→ **Problem to work on**
Please report how many lines in the data underneath hold the word "narrativa", with no other text.

+++ Data to examine

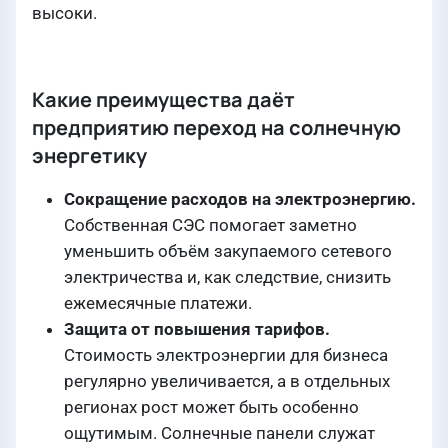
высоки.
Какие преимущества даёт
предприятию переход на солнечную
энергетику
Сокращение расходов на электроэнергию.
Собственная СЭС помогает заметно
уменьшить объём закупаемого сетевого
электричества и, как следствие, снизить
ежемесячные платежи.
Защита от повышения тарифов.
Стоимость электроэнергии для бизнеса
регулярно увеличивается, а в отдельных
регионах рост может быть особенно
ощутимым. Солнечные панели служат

++++++
+++ Data to examine

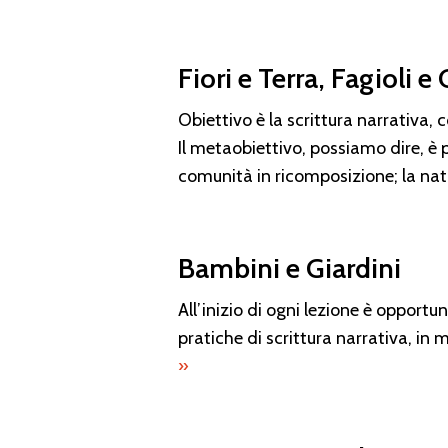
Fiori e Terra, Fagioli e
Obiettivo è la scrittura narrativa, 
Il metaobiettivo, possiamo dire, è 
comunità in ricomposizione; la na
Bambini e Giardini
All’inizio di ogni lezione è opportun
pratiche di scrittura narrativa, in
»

++++++

→ **Exercise answer**
2